Structured Context Engineering for File-Native Agentic Systems: Evaluating Schema Accuracy, Format Effectiveness, and Multi-File Navigation at Scale

Large Language Model agents increasingly operate external systems through programmatic interfaces, yet practitioners lack empirical guidance on how to structure the context these agents consume. Using SQL generation as a proxy for programmatic agent operations, we present a systematic study of context engineering for structured data, comprising 9,649 experiments across 11 models, 4 formats (YAML, Markdown, JSON, Token-Oriented Object Notation [TOON]), and schemas ranging from 10 to 10,000 tables. Our findings challenge common assumptions. First, architecture choice is model-dependent: file-based context retrieval improves accuracy for frontier-tier models (Claude, GPT, Gemini; +2.7%, p=0.029) but shows mixed results for open source models (aggregate -7.7%, p<0.001), with deficits varying substantially by model. Second, format does not significantly affect aggregate accuracy (chi-squared=2.45, p=0.484), though individual models, particularly open source, exhibit format-specific sensitivities. Third, model capability is the dominant factor, with a 21 percentage point accuracy gap between frontier and open source tiers that dwarfs any format or architecture effect. Fourth, file-native agents scale to 10,000 tables through domain-partitioned schemas while maintaining high navigation accuracy. Fifth, file size does not predict runtime efficiency: compact or novel formats can incur a token overhead driven by grep output density and pattern unfamiliarity, with the magnitude depending on model capability. These findings provide practitioners with evidence-based guidance for deploying LLM agents on structured systems, demonstrating that architectural decisions should be tailored to model capability rather than assuming universal best practices.

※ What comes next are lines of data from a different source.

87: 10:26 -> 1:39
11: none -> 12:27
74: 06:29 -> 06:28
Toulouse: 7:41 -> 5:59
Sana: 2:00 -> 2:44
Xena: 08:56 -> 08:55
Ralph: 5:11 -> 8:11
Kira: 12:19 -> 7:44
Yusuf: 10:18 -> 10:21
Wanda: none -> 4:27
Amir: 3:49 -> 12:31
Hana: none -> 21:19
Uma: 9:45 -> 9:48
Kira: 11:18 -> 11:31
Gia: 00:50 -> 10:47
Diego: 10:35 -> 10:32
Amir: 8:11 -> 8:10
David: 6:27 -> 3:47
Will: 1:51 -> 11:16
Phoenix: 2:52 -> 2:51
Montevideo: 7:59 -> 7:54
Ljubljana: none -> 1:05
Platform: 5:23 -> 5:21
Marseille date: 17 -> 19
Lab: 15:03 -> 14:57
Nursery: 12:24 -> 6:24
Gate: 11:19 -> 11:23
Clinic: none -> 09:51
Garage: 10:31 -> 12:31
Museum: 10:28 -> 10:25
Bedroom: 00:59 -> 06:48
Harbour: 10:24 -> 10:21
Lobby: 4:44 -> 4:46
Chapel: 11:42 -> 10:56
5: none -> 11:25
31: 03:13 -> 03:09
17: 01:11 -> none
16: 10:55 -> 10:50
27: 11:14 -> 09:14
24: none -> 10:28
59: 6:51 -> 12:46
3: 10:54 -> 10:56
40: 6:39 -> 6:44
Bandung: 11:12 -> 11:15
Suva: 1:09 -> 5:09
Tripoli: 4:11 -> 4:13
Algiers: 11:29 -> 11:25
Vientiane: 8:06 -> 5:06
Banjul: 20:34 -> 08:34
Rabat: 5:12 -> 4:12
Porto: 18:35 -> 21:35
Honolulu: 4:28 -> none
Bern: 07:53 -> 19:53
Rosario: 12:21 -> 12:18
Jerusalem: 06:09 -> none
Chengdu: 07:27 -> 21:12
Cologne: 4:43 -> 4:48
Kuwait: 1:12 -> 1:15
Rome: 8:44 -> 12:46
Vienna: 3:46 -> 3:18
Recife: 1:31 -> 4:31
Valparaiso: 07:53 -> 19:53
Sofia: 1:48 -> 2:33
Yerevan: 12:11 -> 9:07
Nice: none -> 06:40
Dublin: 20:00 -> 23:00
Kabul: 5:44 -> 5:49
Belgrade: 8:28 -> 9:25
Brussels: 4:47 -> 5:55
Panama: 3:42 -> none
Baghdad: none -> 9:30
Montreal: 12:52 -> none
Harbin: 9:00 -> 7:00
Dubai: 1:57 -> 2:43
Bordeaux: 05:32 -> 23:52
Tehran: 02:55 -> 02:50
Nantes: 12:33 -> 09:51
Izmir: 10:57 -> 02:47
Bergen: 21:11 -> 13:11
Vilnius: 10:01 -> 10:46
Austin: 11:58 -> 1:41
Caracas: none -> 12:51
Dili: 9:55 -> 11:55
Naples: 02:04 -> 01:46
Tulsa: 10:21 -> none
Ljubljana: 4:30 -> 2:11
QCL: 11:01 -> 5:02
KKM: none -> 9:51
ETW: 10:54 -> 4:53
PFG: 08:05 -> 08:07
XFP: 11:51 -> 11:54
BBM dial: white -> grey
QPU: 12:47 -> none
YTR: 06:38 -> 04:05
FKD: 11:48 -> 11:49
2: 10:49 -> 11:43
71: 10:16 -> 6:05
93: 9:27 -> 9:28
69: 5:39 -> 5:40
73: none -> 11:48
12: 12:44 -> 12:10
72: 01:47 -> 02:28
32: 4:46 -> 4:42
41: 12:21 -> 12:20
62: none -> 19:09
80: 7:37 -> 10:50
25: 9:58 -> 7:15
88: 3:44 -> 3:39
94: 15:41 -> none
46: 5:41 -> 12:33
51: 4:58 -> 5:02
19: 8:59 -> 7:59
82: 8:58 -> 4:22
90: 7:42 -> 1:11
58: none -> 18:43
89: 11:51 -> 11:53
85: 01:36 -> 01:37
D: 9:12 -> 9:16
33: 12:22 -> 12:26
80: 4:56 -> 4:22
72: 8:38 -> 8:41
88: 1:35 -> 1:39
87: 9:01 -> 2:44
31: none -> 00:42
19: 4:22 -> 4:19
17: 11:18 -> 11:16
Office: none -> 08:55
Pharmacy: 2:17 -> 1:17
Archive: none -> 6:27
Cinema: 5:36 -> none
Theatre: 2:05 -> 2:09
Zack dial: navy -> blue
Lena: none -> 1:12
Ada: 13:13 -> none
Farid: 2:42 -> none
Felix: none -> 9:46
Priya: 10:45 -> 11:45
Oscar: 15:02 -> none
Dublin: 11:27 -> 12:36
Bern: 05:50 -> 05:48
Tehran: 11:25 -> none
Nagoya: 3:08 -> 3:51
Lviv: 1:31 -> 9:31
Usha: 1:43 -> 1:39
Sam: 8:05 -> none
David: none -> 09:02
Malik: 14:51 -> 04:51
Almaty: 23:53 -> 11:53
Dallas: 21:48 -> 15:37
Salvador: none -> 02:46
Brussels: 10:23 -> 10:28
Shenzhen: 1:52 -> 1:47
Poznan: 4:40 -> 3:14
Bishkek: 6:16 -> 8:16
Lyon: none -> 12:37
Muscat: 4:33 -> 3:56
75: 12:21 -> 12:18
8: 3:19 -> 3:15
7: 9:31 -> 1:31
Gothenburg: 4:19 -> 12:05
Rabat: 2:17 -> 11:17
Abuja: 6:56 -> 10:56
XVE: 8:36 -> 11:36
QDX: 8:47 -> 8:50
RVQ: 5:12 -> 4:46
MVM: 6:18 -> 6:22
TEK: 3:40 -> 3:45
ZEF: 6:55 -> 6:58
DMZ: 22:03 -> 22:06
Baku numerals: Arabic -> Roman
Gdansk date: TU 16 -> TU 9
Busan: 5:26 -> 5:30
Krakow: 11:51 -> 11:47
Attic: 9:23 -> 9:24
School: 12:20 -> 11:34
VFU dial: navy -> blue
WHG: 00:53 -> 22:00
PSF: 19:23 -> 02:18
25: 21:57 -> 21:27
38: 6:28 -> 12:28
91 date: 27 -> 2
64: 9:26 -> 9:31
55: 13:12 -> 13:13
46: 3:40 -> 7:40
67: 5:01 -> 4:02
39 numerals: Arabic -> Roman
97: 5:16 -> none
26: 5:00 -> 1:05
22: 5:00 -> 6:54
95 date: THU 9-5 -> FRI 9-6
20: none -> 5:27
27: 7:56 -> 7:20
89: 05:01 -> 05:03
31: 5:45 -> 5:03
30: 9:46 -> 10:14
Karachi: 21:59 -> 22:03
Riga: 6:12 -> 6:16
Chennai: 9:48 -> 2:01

翻译：大型语言模型智能体日益通过程序化接口操作外部系统，然而从业者缺乏关于如何构建这些智能体所消费上下文的实证指导。以SQL生成为程序化智能体操作的代理任务，我们针对结构化数据的上下文工程开展了系统性研究，涵盖11个模型、4种格式（YAML、Markdown、JSON、面向令牌对象表示法[TOON]）以及10至10,000张表的模式，共计9,649次实验。我们的研究结果挑战了常见假设。首先，架构选择具有模型依赖性：基于文件的上下文检索能提升前沿层级模型（Claude、GPT、Gemini；+2.7%，p=0.029）的准确性，但对开源模型则呈现混合结果（总体-7.7%，p<0.001），其准确率下降幅度因模型差异显著。其次，格式对总体准确性无显著影响（卡方值=2.45，p=0.484），但个别模型（特别是开源模型）表现出对特定格式的敏感性。第三，模型能力是主导因素，前沿层级与开源层级之间存在21个百分点的准确率差距，远超任何格式或架构效应。第四，文件原生智能体通过领域分区模式可扩展至10,000张表，同时保持高导航准确性。第五，文件大小不能预测运行时效率：紧凑或新颖格式可能因grep输出密度和模式陌生性产生令牌开销，其幅度取决于模型能力。这些发现为从业者在结构化系统上部署LLM智能体提供了基于证据的指导，表明架构决策应根据模型能力进行定制，而非假定存在普适的最佳实践。